▸ Aim of the task
Using the records below, write out only the lines from the line containing "своей маленькой собачко" up to and including the line containing "United Kingdom", exactly, with no pictures.

------------------------------------------------------------------------

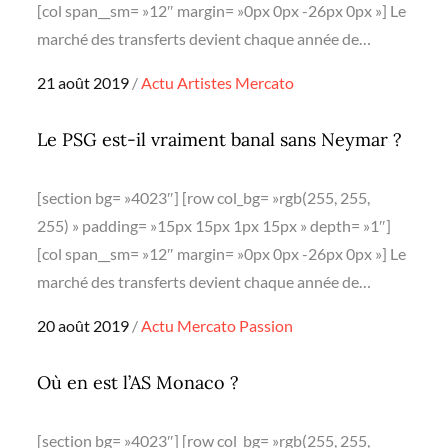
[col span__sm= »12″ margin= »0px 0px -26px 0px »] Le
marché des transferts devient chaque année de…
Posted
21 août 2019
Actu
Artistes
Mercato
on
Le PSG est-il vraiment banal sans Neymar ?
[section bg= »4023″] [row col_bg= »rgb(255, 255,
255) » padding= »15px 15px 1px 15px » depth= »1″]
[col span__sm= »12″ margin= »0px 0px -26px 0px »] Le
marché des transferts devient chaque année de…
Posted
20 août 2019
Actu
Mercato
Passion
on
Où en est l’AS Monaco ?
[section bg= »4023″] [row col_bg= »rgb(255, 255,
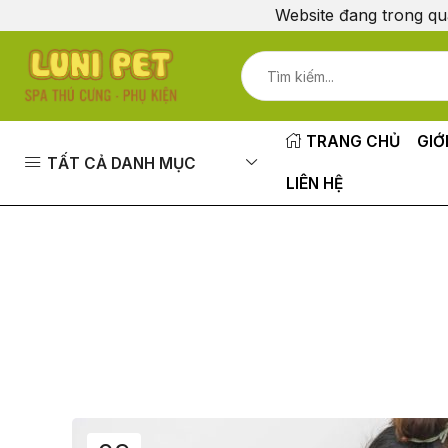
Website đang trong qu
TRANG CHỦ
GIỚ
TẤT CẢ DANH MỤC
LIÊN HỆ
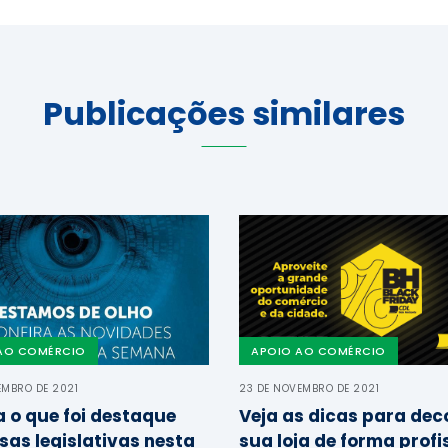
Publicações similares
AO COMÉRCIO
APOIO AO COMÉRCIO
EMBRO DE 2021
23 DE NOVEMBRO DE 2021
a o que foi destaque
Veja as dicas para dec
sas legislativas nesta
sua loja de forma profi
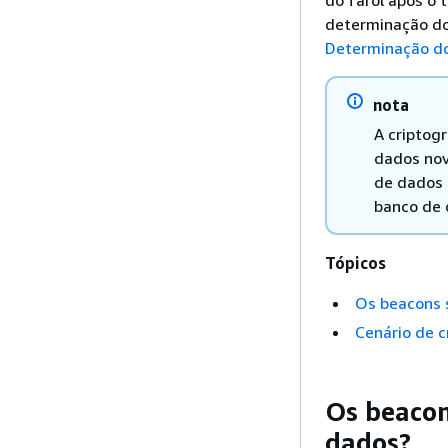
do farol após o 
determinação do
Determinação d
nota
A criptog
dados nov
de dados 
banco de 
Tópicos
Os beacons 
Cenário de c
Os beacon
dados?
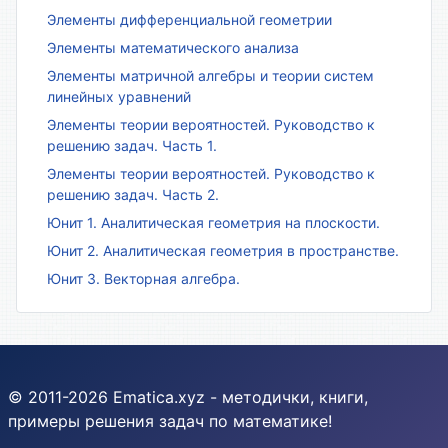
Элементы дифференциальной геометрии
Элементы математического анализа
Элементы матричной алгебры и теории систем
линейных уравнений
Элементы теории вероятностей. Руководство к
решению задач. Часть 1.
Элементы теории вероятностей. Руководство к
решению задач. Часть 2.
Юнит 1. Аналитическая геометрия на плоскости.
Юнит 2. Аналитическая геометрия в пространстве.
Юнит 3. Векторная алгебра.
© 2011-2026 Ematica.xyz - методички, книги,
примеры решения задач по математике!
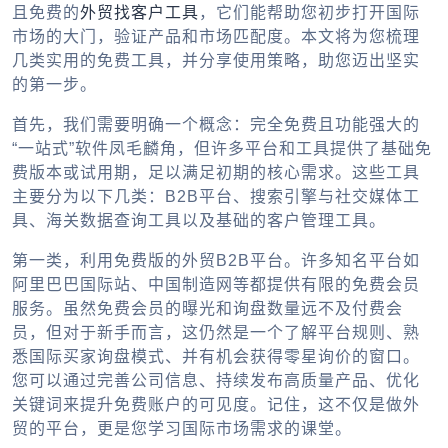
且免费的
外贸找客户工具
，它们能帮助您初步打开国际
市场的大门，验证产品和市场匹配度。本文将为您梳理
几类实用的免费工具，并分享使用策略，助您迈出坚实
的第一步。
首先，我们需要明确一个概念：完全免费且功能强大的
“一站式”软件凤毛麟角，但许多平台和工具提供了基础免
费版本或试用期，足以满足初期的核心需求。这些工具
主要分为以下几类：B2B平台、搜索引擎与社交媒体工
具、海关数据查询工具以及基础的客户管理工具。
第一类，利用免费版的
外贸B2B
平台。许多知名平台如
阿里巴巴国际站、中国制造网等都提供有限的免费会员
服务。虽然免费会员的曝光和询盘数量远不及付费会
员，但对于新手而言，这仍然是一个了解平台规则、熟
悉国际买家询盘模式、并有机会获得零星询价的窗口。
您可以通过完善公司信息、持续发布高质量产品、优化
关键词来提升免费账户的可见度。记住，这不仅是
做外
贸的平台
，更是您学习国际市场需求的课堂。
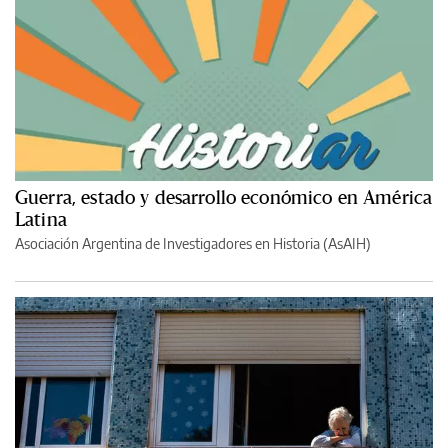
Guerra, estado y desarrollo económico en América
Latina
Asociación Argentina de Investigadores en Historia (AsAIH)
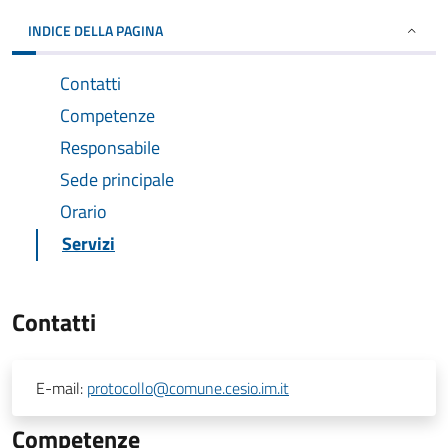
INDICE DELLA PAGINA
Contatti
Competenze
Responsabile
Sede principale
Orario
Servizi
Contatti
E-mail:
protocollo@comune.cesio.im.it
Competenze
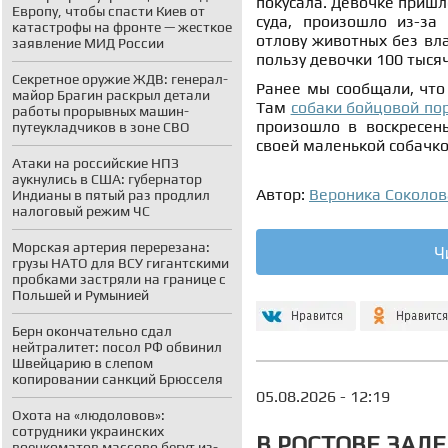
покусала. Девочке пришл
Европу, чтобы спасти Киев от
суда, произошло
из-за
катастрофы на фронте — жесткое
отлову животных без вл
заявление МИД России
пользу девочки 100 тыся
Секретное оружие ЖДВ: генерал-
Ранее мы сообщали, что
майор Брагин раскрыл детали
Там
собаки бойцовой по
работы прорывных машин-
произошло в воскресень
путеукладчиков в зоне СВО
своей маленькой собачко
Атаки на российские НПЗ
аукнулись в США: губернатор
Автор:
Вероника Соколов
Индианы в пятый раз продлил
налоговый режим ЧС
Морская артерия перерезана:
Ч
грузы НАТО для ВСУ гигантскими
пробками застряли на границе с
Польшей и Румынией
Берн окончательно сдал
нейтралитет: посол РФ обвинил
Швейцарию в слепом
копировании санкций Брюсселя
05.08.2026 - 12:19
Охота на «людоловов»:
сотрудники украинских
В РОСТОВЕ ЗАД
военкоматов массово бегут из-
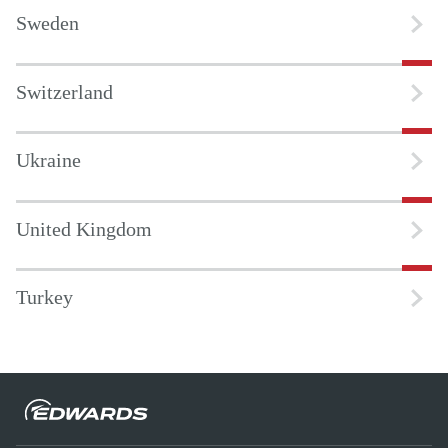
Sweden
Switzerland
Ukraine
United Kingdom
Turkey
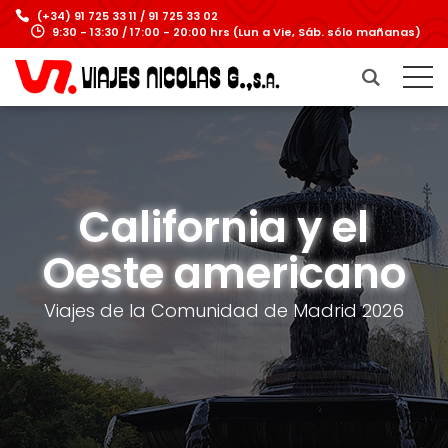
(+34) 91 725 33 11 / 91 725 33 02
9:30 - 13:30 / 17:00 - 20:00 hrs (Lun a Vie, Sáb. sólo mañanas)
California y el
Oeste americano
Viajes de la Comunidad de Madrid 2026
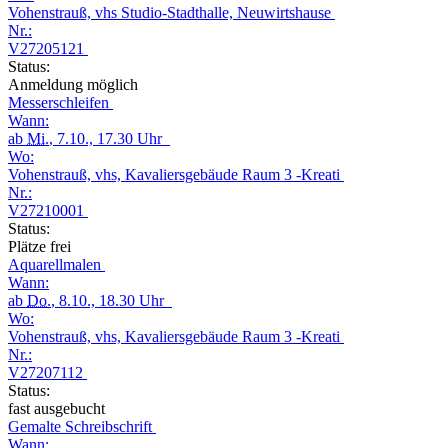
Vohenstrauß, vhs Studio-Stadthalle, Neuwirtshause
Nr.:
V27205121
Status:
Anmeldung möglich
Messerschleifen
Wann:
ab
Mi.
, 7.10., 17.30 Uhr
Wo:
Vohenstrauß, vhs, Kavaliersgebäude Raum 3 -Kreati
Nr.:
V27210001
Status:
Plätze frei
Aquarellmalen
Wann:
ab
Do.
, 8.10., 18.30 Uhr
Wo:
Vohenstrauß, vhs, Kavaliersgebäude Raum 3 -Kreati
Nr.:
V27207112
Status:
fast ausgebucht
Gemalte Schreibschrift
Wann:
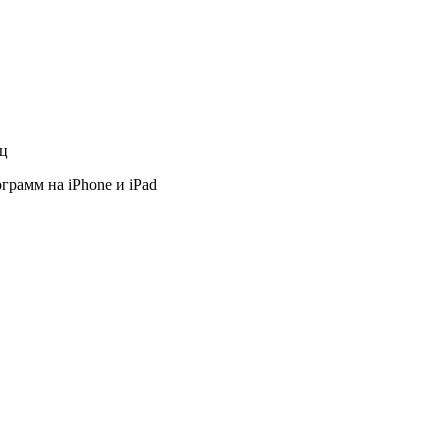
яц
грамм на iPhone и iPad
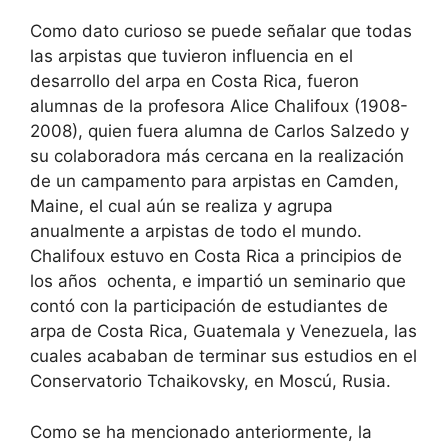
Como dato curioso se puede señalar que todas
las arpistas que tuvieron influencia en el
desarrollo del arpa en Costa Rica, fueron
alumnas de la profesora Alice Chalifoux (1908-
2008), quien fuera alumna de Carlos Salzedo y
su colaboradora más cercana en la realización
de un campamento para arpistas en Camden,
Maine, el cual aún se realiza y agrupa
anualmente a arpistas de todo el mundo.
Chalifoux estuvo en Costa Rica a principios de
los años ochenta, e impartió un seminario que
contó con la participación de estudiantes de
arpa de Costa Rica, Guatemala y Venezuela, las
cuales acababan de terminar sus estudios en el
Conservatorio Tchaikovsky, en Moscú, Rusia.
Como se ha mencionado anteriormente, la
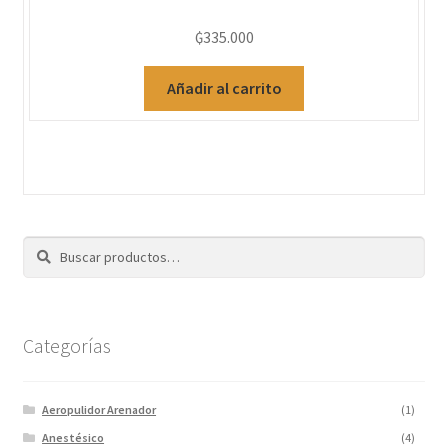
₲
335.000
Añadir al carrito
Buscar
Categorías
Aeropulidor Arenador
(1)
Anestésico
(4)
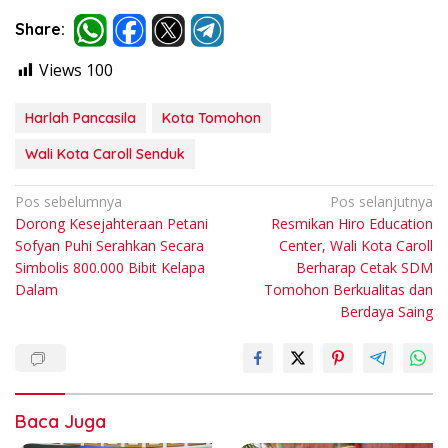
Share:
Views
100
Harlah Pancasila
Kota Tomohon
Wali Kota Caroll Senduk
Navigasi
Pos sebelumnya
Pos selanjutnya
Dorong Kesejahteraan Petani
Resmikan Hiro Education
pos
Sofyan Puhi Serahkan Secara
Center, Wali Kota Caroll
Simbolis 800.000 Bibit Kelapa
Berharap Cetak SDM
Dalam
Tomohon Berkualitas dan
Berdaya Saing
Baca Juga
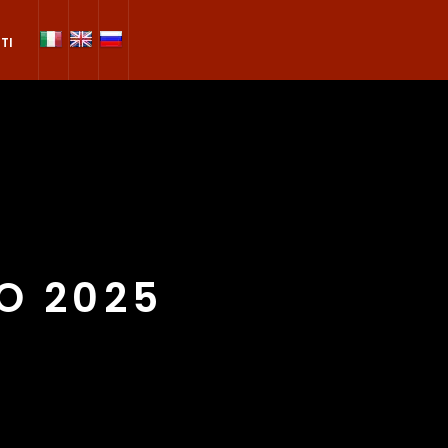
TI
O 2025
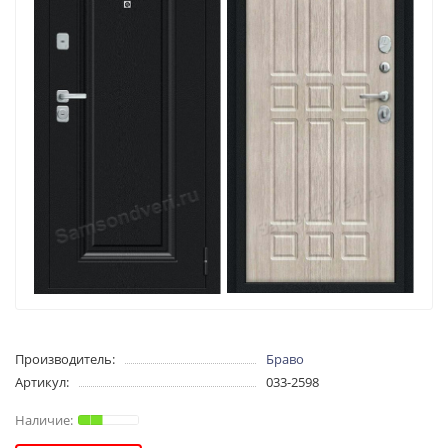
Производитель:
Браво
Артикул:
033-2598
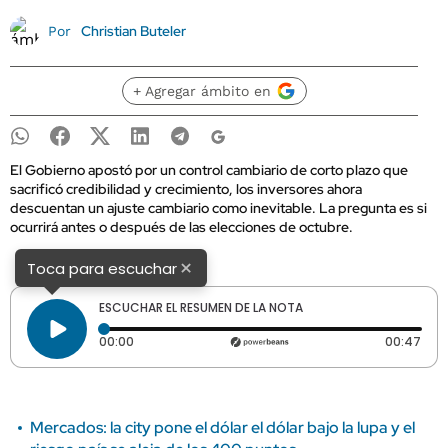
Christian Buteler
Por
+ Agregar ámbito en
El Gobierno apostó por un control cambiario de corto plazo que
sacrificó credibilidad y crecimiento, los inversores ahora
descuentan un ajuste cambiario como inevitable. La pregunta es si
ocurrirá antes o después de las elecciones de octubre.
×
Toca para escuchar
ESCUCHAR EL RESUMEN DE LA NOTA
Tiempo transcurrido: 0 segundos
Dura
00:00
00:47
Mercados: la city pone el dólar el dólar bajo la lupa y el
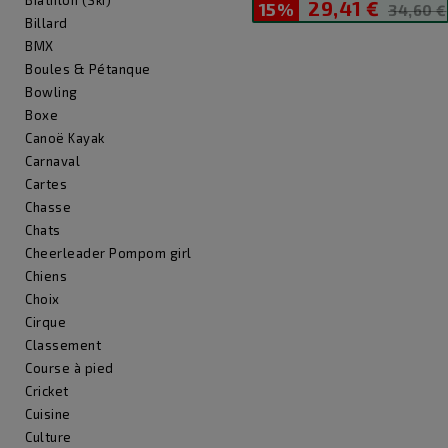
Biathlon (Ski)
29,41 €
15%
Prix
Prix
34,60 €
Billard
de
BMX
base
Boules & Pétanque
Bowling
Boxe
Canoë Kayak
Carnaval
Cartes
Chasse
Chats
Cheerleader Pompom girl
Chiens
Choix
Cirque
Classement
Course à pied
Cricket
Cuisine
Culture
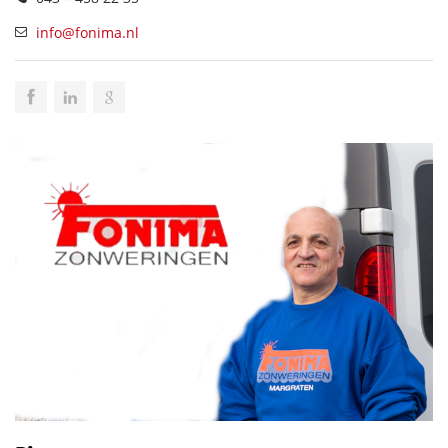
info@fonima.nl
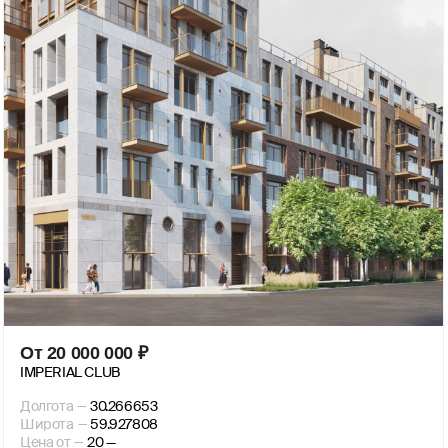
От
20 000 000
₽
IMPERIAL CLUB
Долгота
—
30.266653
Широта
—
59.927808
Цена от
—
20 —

------------------------------------------------------------------------

▸ Answer to the exercise
своей маленькой собачко
Атаки на российские НПЗ
аукнулись в США: губернатор
Автор:
Вероника Соколов
Индианы в пятый раз продлил
налоговый режим ЧС
Морская артерия перерезана:
Ч
грузы НАТО для ВСУ гигантскими
пробками застряли на границе с
Польшей и Румынией
Берн окончательно сдал
нейтралитет: посол РФ обвинил
Швейцарию в слепом
копировании санкций Брюсселя
05.08.2026 - 12:19
Охота на «людоловов»:
сотрудники украинских
В РОСТОВЕ ЗАД
военкоматов массово бегут из-
Sweden
Switzerland
Ukraine
United Kingdom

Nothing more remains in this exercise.